Isabel Preysler, que conoce a los hombres mejor que Florentino Pérez a los futbolistas, está muy enfadada con todo el circo mediático que se ha montado con el vídeo y ya le ha advertido a Tamara sobre la boda, pero ella está tan enamorada que, según sus cercanos, no escucha a nadie. Repetimos: el amor lo pinta un ciego con los ojos vendados. 

El capítulo de las marcas no se cierra con ella. Sus hermanos también harán publicidad con sus vestuarios y joyas porque será muy buscada una foto de los mayores, los hijos de Julio Iglesias, con ella: ChabeliEnrique IglesiasJulio José y Tamara con mamá Preysler. Y por supuesto Ana Boyer y Verdasco. Una imagen imposible desde que eran adolescentes.

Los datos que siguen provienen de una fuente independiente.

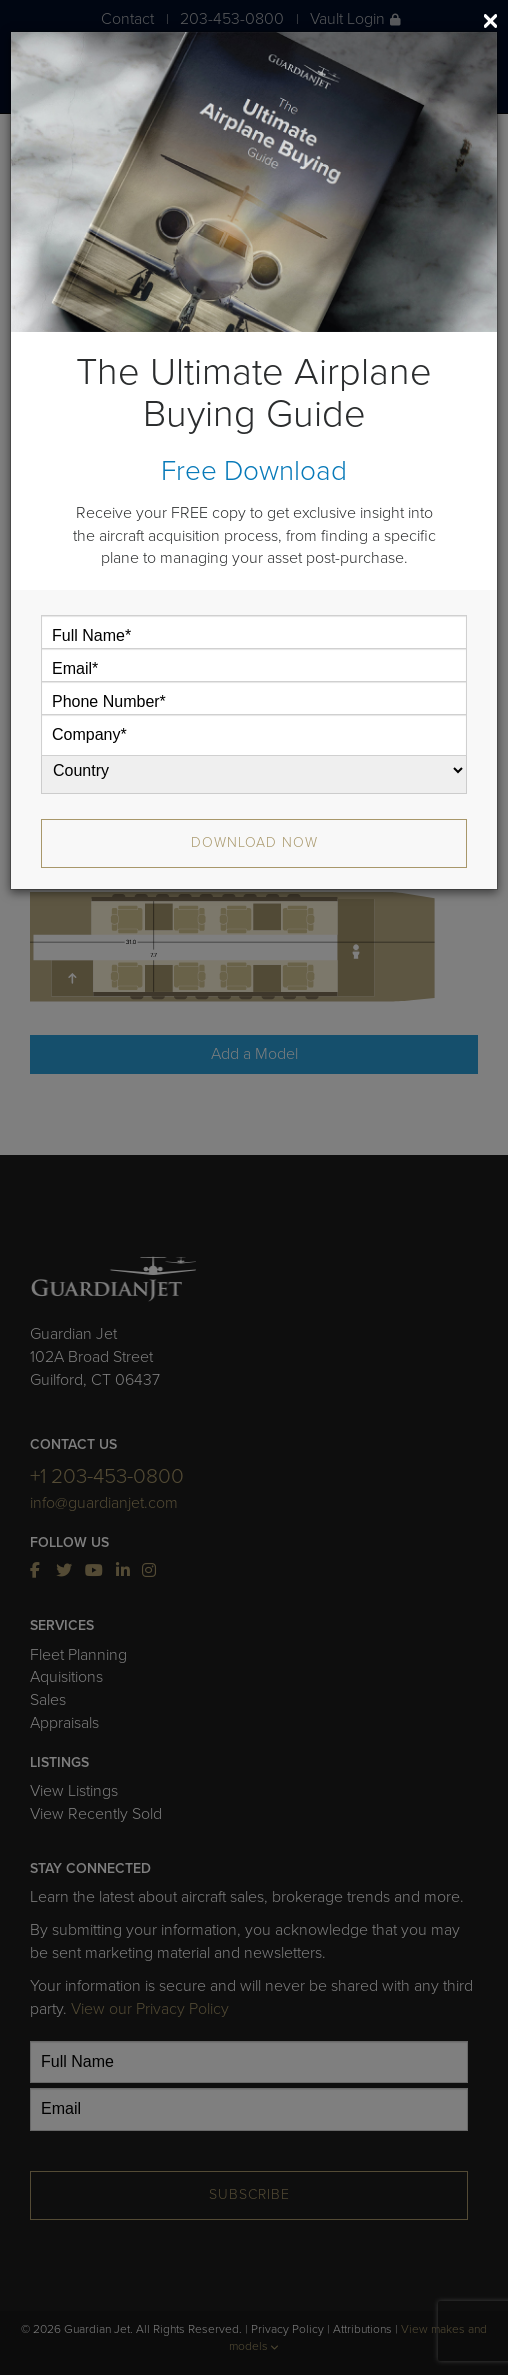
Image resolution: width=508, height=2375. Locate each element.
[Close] (490, 20)
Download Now (254, 842)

Tamara Falcó no lleva dentro el gen del matrimonio duradero pero sí el de vender exclusivas

A punto de cumplir 41 años, Tamara Falcó ha proclamado a los cuatro vientos que Iñigo Onieva, de 33, hincó la rodilla y le pidió que se casara con ella entregándole un anillo de compromiso abierto, dicen las malas lenguas que tan abierto como la relación, el noviazgo y el compromiso que mantienen este ingeniero de la noche y la marquesa de Griñón.

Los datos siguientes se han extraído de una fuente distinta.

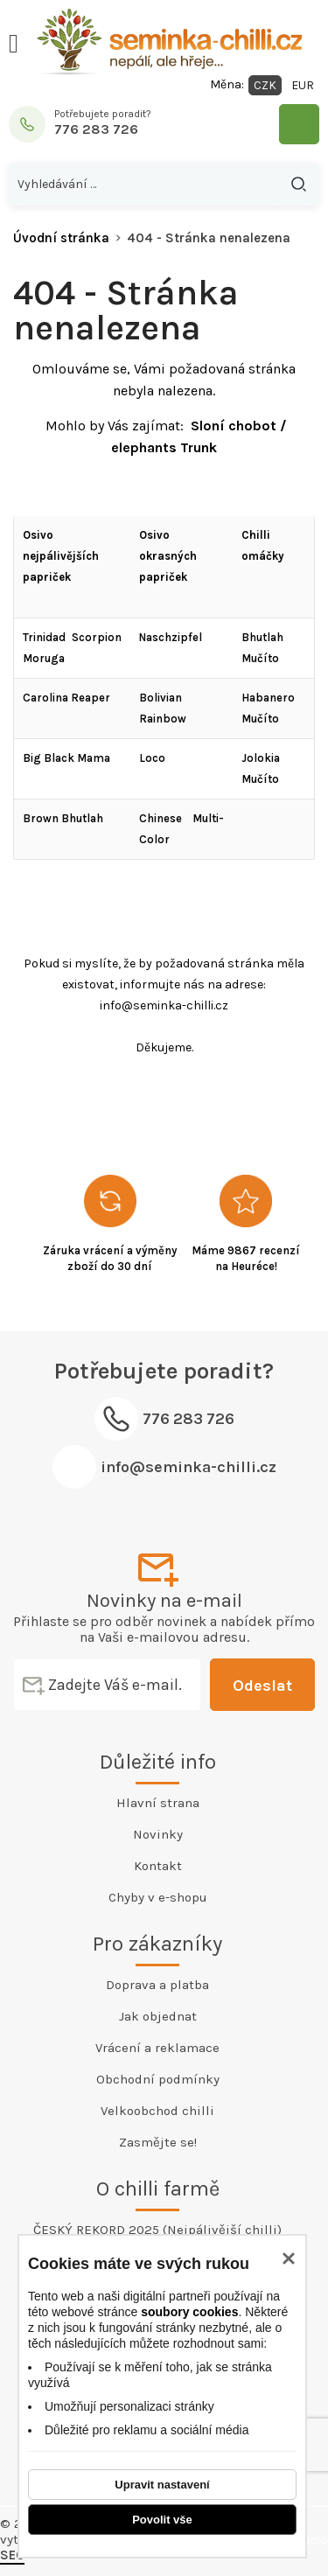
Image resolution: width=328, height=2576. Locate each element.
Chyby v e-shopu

Su padre, Carlos Falcó, se casó a los 26 años con la que fue su primera mujer, Jeannine Girod, que tenía 20 años, la mitad que Tamara al anunciar esta semana su primer matrimonio. Jeannine es la madre de los hermanos mayores de Tamara, Xandra y Manuel Falcó. La relación del aristócrata y María de Pilar Juana Girod del Avellanal (verdadero nombre de Jeannine) no fue apacible, aunque después acabaron llevándose bien hasta la muerte del marqués. A finales de los 60 se separaron y años después consiguieron también la nulidad eclesiástica. Ella se volvió loca por el que fuera presidente del Real Madrid, Ramón Mendoza y perdió la custodia de sus hijos. Jeannine nació en Ginebra (Suiza) en 1943, en una familia que había hecho fortuna en el negocio de la alta relojería y las joyas. Su hermana, Marta Girod, se casó con Rudy Bay, el fundador de la compañía aérea Spantax y amigo personal de Juan Carlos de Borbón. Luego vendrían la madre de Tamara, Fátima de la Cierva y Esther Doña.

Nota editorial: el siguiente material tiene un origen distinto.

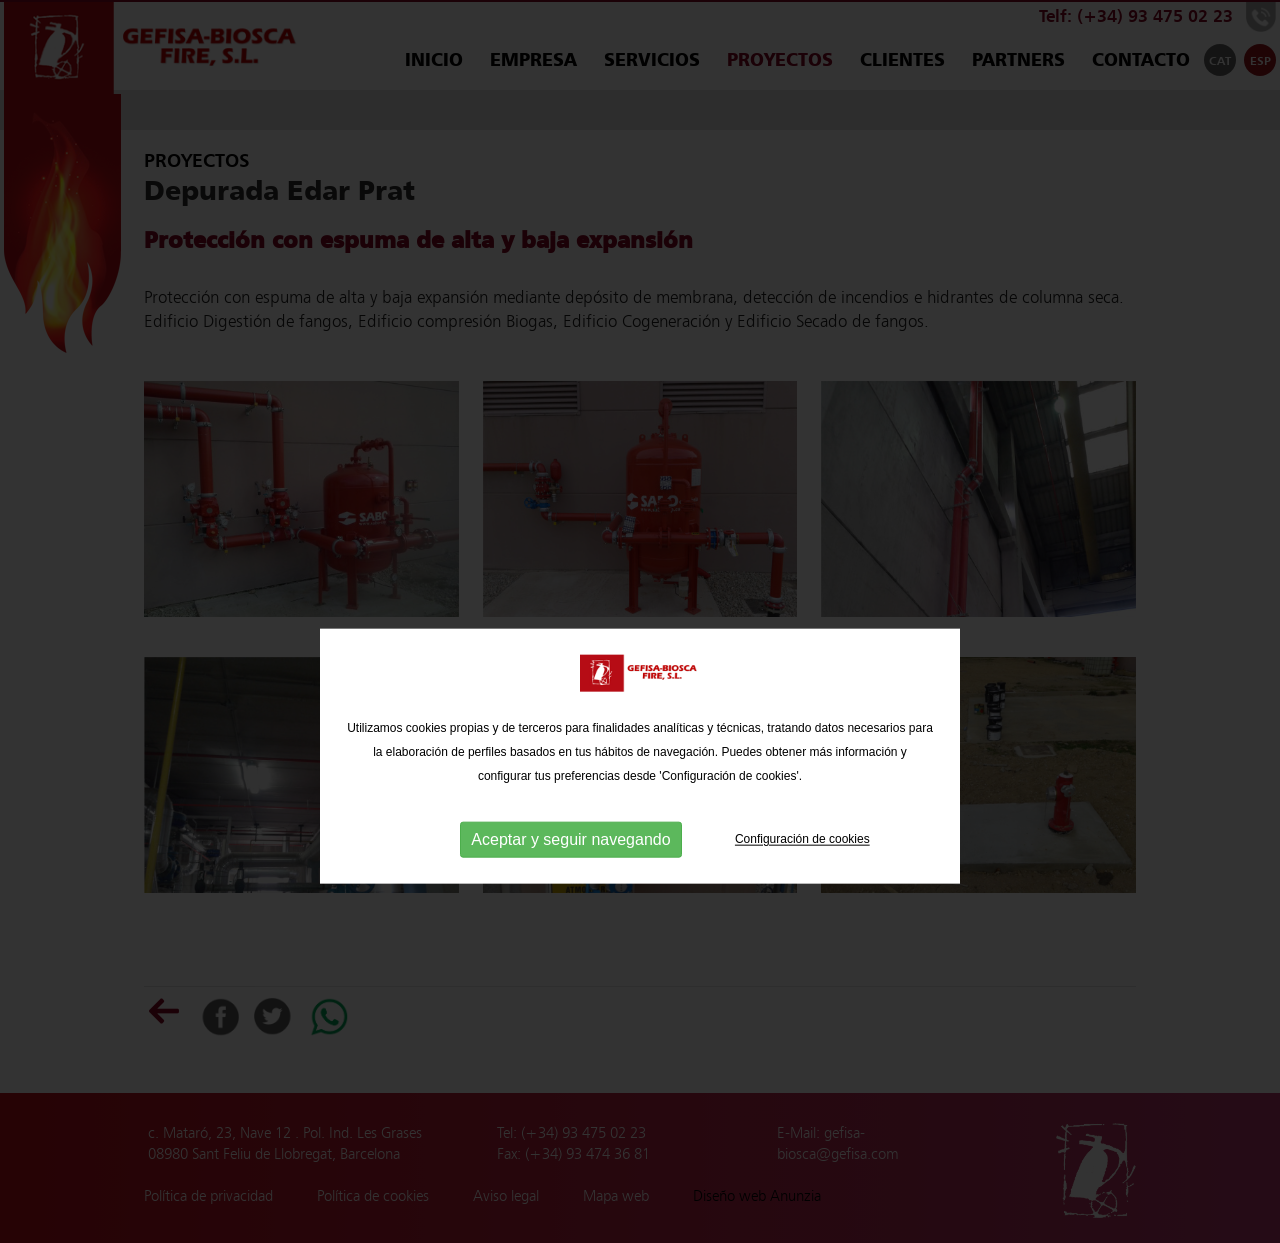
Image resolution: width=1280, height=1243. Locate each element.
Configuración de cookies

Isabel Preysler, la archiconocida madre de Tamara Falcó se casó con el padre de la actual marquesa con 29 años, casi once menos de los que tiene ahora la flamante prometida de Íñigo Onieva. Por supuesto, la filipina ya había estado casada con Julio Iglesias, fruto de cuya unión nacieron Chabeli, Julio José y Enrique Iglesias. Isabel tenía 19 años cuando aquel 20 de enero de 1971 el cantante le juró amor eterno en Illescas. Y viceversa. Después, Isabel se casó con Miguel Boyer y tras el fallecimiento del ex ministro de Hacienda de Felipe González, en 2014, llegó a su vida Mario Vargas Llosa, con el que convive sin santificar su unión ni ante Dios ni ante los juzgados, que sepamos.